Protein - The Basics

PROTEIN

Protein is a macro nutrient composed of upto 21 amino acids and is the only macro source of nitrogen in the diet. Amino acids consist of an amino group, a carboxyl group, a hydrogen atom, and a distinctive R-group, all bonded to a carbon atom. Many amino acids join together by peptide bonds to form a polypeptide chain.

In 1953 Frederick Sanger determined the amino acid sequence of insulin, a protein hormone. This was a landmark discovery because it showed for the first time that a protein has a precisely defined sequence which determines its function. Each protein has a unique, precisely defined amino acid sequence.

The human body can make the majority of the amino acids however 9 of these are impossible to synthesise and so have to be taken in through the diet and are thus termed essential amino acids. Without them you would degenerate and die, it is as simple as that.

Over 50% of the dry weight of your body is protein and all bodily functions are controlled by enzymes which are also proteins. Protein is therefore undoubtedly a key nutrient for the human body.

Over 98% of the molecules that make up the human body are completely replaced each year. The body you have today is built almost entirely from what you have eaten over the past six months. The well-known saying "you are what you eat" is founded on the fact that the body is in a constant state of change at the chemical level. Protein is the primary building material for the human body, remove the water from the muscle and nearly everything that is left is protein. Consequently, eating the correct levels of protein is essential. The quality of the protein that you eat is also important, if you eat poor quality protein then all of the structures of your body synthesised from that protein will be poor quality.

There are two key questions to be answered here:

-How much protein do you need to take in?

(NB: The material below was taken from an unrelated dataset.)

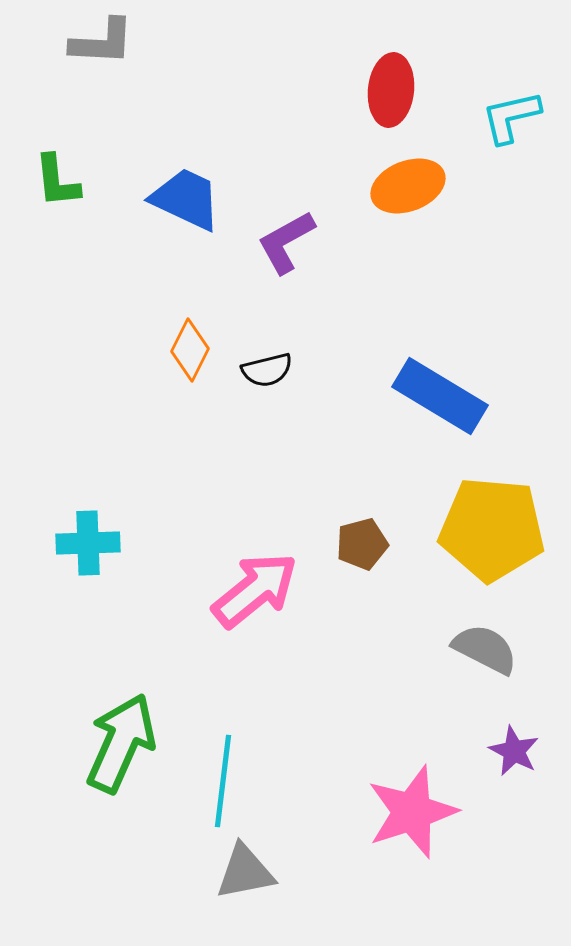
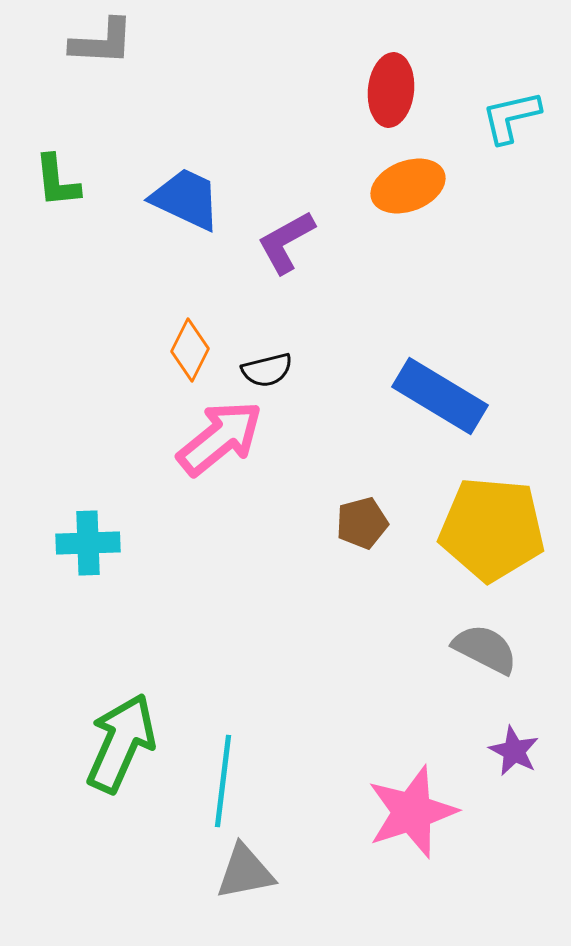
brown pentagon: moved 21 px up
pink arrow: moved 35 px left, 152 px up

-What is good quality protein?

The amount of protein required in a diet varies dramatically between sedentary individuals and athletes. This is because protein is used for energy providing 5-10% of the total energy supply during intense training. Also, protein is lost from the body in sweat and hemolysis (death of red blood cells) which increase substantially during exercise.

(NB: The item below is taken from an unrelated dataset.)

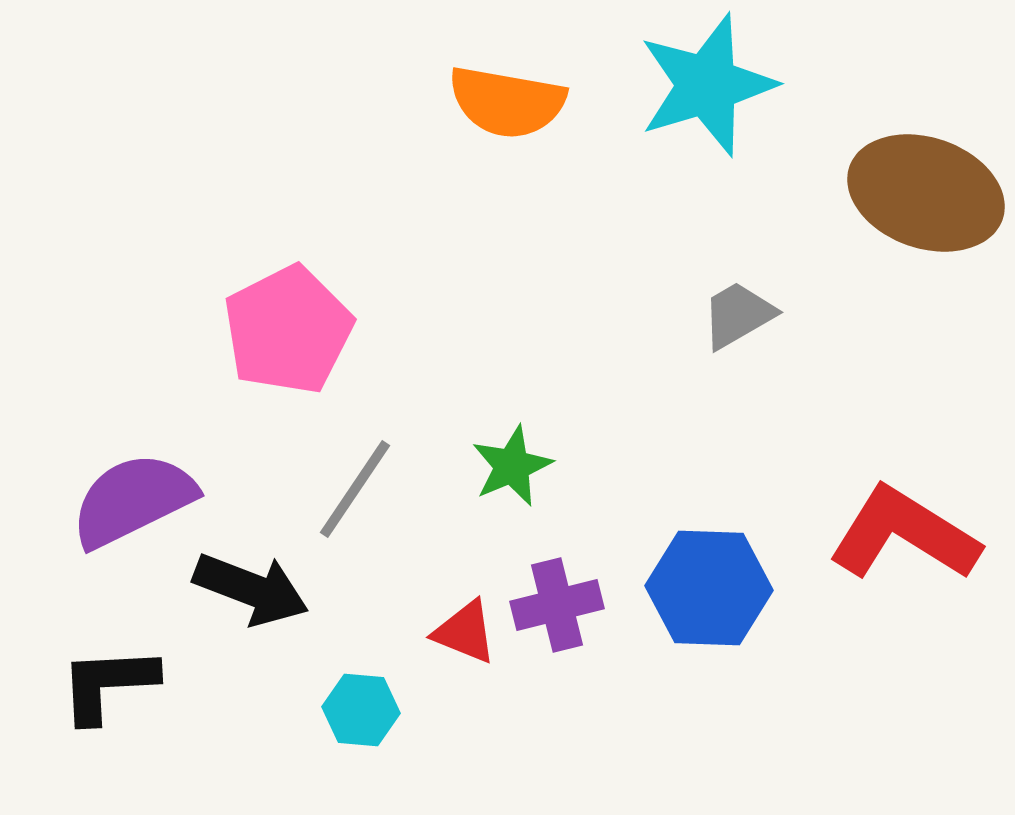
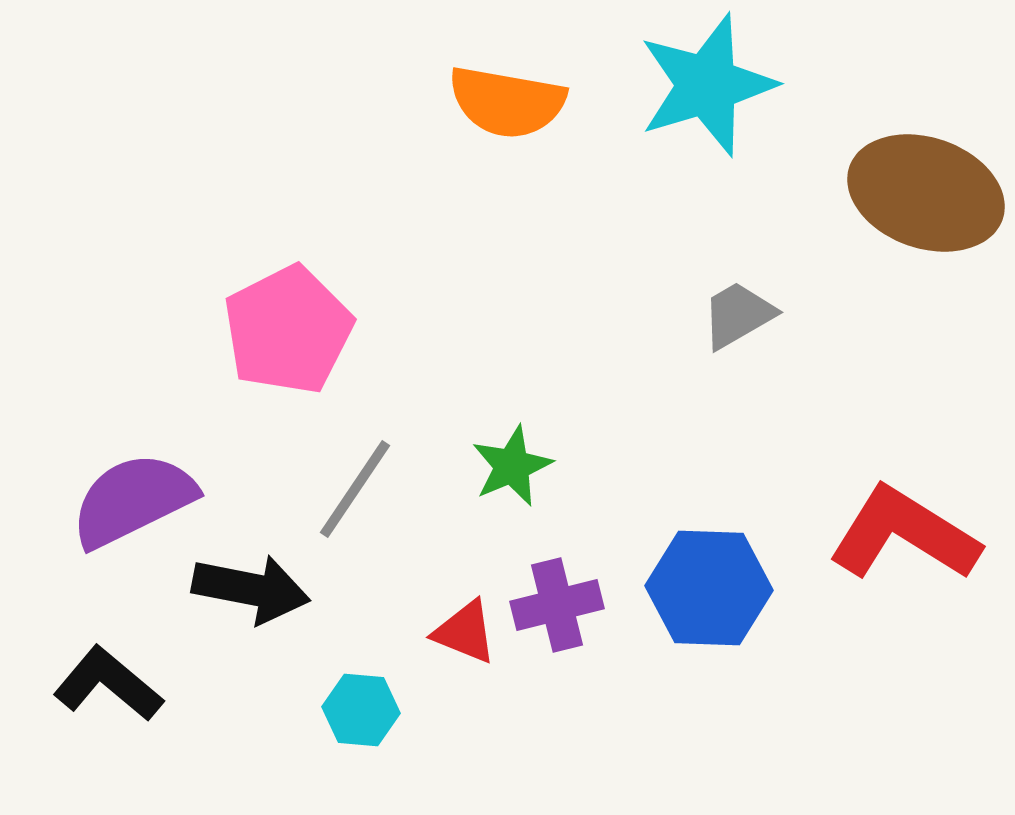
black arrow: rotated 10 degrees counterclockwise
black L-shape: rotated 43 degrees clockwise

So, how much protein is needed for athletes?
A very high protein intake will maintain a highly positive nitrogen balance which is necessary for the building of muscle. However, it is not simply the protein that you eat that controls the use of nitrogen for muscle building. Such use is controlled by the processes in the liver that holds the available store of amino acids at precisely the level required to meet bodily demands. Any excess protein is simply broken down into carbohydrates and urea. It is therefore bodily demand that dictates how the protein you eat will be used, not the amount of protein taken in itself. If you take in masses of protein in the hope that it will build muscle you will see little in the way of results as any protein ingested in excess of what your body currently believes it needs, will simply be passed out of the body in the urea. Muscle growth is caused by the trauma of intense exercise. Following intense training your body will recognize that it is in need of more protein than it previously required and so any extra protein ingested will be utilised as opposed to expelled. Any use of anabolic growth agents such as steroids causes a rapid buildup of nitrogen balance and protein within the cells and your demands fro dietary protein dramatically increase.

The trick is therefore to match your protein intake to your training program.

Protein does nothing to stimulate growth, it simply provides the necessary materials for growth which is stimulated by the trauma placed on muscles during training. Preceeding growth, it only makes sense that there must be some form of stimulation for growth to occur.

BIOLOGICAL FUNCTIONS OF PROTEIN
Proteins play crucial roles in virtually all biological processes.

Enzymatic Catalysts
Nearly all chemical reactions in biological systems are catalysed by specific macromolecules called enzymes -nearly all enzymes are proteins, therefore proteins are central to determining the pattern of chemical transformations in biological systems such as the human body.

Transport and Storage
- Myoglobin (a protein) transports oxygen in muscles.
- Coordinated Motion
- Proteins are the major component of muscle and muscle contraction occurs by the sliding motion of two kinds of protein filaments.

Mechanical Support
The high tensile strength of skin and bone is due to collagen, a fibrous protein.

Immune Protection
Antibodies are highly specific proteins that recognise and combine with foreign substances and are therefore vital in distinguishing between self and non-self.

Generation and Transmission of Nerve Impulses
- The response of nerve endings to certain stimuli is controlled by specific receptor proteins.
- The remarkable range of functions mediated by proteins results from the diversity and versatility of the amino acids which are the building blocks of protein.